In recent months, Prince Harry and his wife Meghan Markle have become increasingly outspoken against the toxicity of the tabloid press. This week, another important royal has broken tradition and spoken out against phony rumors: Kate Middleton.
The publication in question wasn’t the Sun or the Mirror or any of the other British tabloids notorious for publishing false and biased stories. It was actually Tatler, a well-regarded fashion and lifestyle magazine whose upcoming issue features a profile of Middleton that dubs her “Catherine the Great” and promises to tell the story of “how the crisis made Kate the Kingmaker.”
That “crisis,” of course, would be the exit of her brother-in-law Prince Harry and his wife Meghan Markle as full-time royals, a move which was quickly characterized by many media outlets as a dereliction of duty and a show of contempt to every member of the house of Windsor, both alive and dead.
In the wake of this “scandal” and various others, Middleton has emerged as the guardian angel of the monarchy, the UK, and the very concept of dignity, or so says Tatler.
A good portion of the profile is taken up with spiteful claims from unnamed sources about how “selfish” the Sussexes are, how Markle has no respect for “protocol” or “manners” befitting a true duchess. How Middleton has become her husband’s “royal ballast” and “most trusted adviser” in these supposedly trying times.
How “furious” Middleton was at being forced to take on even more royal duties.
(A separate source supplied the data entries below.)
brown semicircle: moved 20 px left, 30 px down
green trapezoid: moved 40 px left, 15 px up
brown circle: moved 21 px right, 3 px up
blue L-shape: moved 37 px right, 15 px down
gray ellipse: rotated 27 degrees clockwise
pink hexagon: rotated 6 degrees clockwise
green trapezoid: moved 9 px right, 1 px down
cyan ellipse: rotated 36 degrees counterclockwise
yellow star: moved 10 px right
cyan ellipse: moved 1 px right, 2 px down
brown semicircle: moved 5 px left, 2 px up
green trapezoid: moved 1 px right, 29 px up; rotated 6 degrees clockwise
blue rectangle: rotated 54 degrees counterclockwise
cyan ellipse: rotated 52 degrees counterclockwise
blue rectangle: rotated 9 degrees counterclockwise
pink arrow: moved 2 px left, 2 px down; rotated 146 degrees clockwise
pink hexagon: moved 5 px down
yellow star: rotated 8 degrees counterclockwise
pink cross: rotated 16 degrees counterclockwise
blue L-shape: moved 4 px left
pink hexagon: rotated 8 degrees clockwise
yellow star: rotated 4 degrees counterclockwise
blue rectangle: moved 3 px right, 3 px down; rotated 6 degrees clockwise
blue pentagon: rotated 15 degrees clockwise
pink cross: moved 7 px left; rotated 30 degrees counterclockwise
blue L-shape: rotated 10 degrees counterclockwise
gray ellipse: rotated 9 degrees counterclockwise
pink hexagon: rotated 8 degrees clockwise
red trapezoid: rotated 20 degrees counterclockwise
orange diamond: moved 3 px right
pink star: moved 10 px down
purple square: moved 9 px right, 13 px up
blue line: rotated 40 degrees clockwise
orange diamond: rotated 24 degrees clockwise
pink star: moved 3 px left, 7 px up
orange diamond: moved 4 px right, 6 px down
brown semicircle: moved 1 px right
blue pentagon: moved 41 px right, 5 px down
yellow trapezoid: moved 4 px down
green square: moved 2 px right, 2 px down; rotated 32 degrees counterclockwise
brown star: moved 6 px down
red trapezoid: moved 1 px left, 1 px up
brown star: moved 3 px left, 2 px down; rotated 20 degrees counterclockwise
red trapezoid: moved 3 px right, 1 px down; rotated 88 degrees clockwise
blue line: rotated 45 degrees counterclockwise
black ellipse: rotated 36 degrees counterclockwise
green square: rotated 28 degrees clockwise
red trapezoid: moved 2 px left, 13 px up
How thin she looks, presumably due to the stress of raising three children and picking up all of the Sussexes’ slack.
Middleton Hits back
Middleton didn’t let the story slip by as the “never complain, never explain” maxim would have dictated. A spokesperson for Kensington Palace released a statement slamming the article as containing a “swathe of inaccuracies and false representations.” Additionally, the Duchess of Cambridge has announced that she may take legal action if the profile is not taken down from the magazine’s website.
Gossip Cop is used to addressing this narrative as it usually manifests: within the pages of supermarket rags, both British and non-British, which put minimal effort at best into making their tales sound convincing.
But reading the nasty claims from this respected and widely-read magazine, you’d think it was something straight out of the pages of the National Enquirer. It is pretty shocking.
The juxtaposition of Middleton as the long-suffering but devoted wife and mother and Markle as the money-grubbing diva (often with racist undertones) is one of the most enduring tabloid narratives about the two duchesses.
Since Markle joined the royal family, Gossip Cop has shot down phony stories about her and Middleton’s “secret feud,” about their feud as mothers, about Markle leaving the royal family because she didn’t want to live in Middleton’s shadow, about how Middleton and her husband were distancing themselves from the Sussexes. The list goes on and on.
Tatler has stated that it believes the legal complaint sent by Middleton’s lawyers has “no merit.” But even if the article stays up, the decision to take action against this toxic narrative is not nothing. After all, “never complain, never explain” can only get you so far when you receive death threats on your wedding day and you’re plagued by a constant swarm of drones trying to photograph you. Prince Harry and Meghan Markle deserve better, as does Kate Middleton.
Gossip Cop sincerely hopes that this signals a turning point in this toxic narrative. But if (and, more likely, when) tabloids continue publishing spiteful and biased tall tales pitting these women against each other, we’ll be here to set the records straight. Always complaining and explaining.